Jeffress: I’d always say my mentor Howard Hendricks was so instrumental in my life; he taught me about precision and communication. We all know his influence on so many people such as David Jeremiah and Chuck Swindoll. From Hendricks, I learned the influence of choosing the right word at the right time. I think of people such as Chuck Swindoll and their influence on my life. I am really grateful to so many people. I read a lot of J.M. Boice, and he had a great expository ministry, too. All of those men had a great impact on me.
Preaching: What is your greatest joy in preaching, and what is the greatest challenge?
Jeffress: My greatest joy is those hours on Sunday when I get to preach God’s Word and see it speak to people. You know, I think every pastor has had the same experience, when someone comes and says, “How did you know? How did you know?” Because they are sure your message was specially crafted for them, and that’s the power of the Holy Spirit to apply it. That is my greatest joy.
My greatest challenge is the one every pastor faces—the terror of the blank page on Monday morning. When you preach through a book, you don’t lack for material. You know where you’re going, but still trying to fit that study time in with the press of other activities is a challenge every pastor has.
Preaching: The terror of Monday morning—more carpets are worn out pacing in the pastors office on Mondays! How far out do you want to know where you’re going with a sermon?
Jeffress: If I’m doing a topical series and it’s going to be published, I already have the outline for 10 to 12 weeks. If I’m doing a book study, say for Romans, I am not one of these who can plan out messages weeks and months in advance. I can only do one week at a time. I cannot be fresh and prepared two or three weeks from now. I’ll have a general outline, but many times for me it’s week to week.
Preaching: Do you have a favorite series you’ve done or a favorite book you enjoyed preaching through?
Jeffress: I really enjoyed preaching through Colossians. That was one of my favorites, when I happened to be getting ready to air that series on "Pathway to Victory." My study in Romans right now—I didn’t anticipate the impact it would have on my congregations—and I have enjoyed preaching Revelation. I don’t believe Bible prophecy needs to be a mystery. I think it’s significant that Revelation is the only book of the Bible with a special blessing for those who read and understand it, and our people have been blessed by a verse-by-verse study of that, as well.
Preaching: Where are you going after Romans?
Jeffress: I am going this fall into my series about the exclusivity of the gospel, and that will take me through December. I am praying about where to go in January.
Preaching: If God showed up on your doorstep tomorrow and said, “You have one more sermon to preach, and then I’m taking you home,” what would you preach?
Jeffress: I don’t think I’ve ever been asked that question! I can’t tell you the text, but I can tell you the subject. It would be the sovereignty of God—not from an ivory tower perspective but from the way I’ve seen that truth worked out in my own life. God is really in control, and that has given me great comfort though the years to look back and see how God has orchestrated every event in my life, every circumstance, and how He’s used the good and bad for His glory. That’s assurance; I’d want to give that to other believers, that comfort that God is in control.

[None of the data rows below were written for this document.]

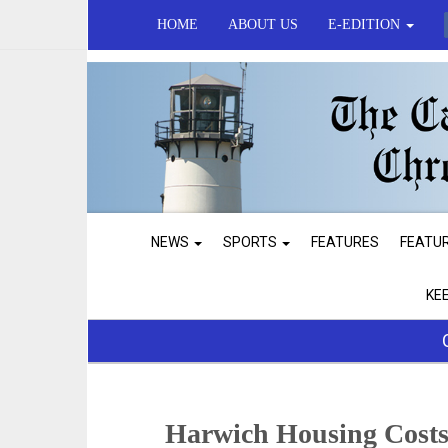
HOME
ABOUT US
E-EDITION
NEWS
SPORTS
FEATURES
FEATU
KE
Harwich Housing Costs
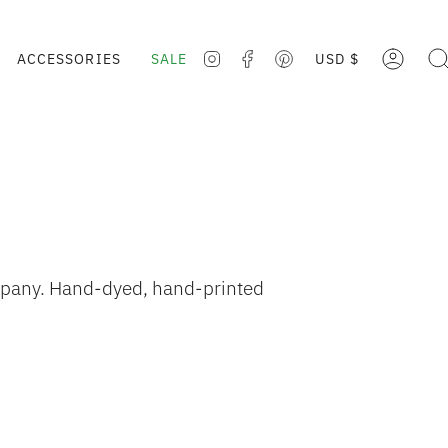
CURRE
ACCESSORIES
SALE
USD $
ACCOUNT
SE
INSTAGRAM
FACEBOOK
PINTEREST
ompany. Hand-dyed, hand-printed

Preaching: If you could go back and talk to yourself as a young pastor, when you were starting out, what do you know now that you wish you had known then?
Jeffress: Be yourself. Don’t try to be like anybody else. God made you the way you are for a reason. I would encourage myself to be the person God made me to be early on and not try to emulate somebody else. I don’t think I did that consciously, but I think subconsciously I was influenced by other people.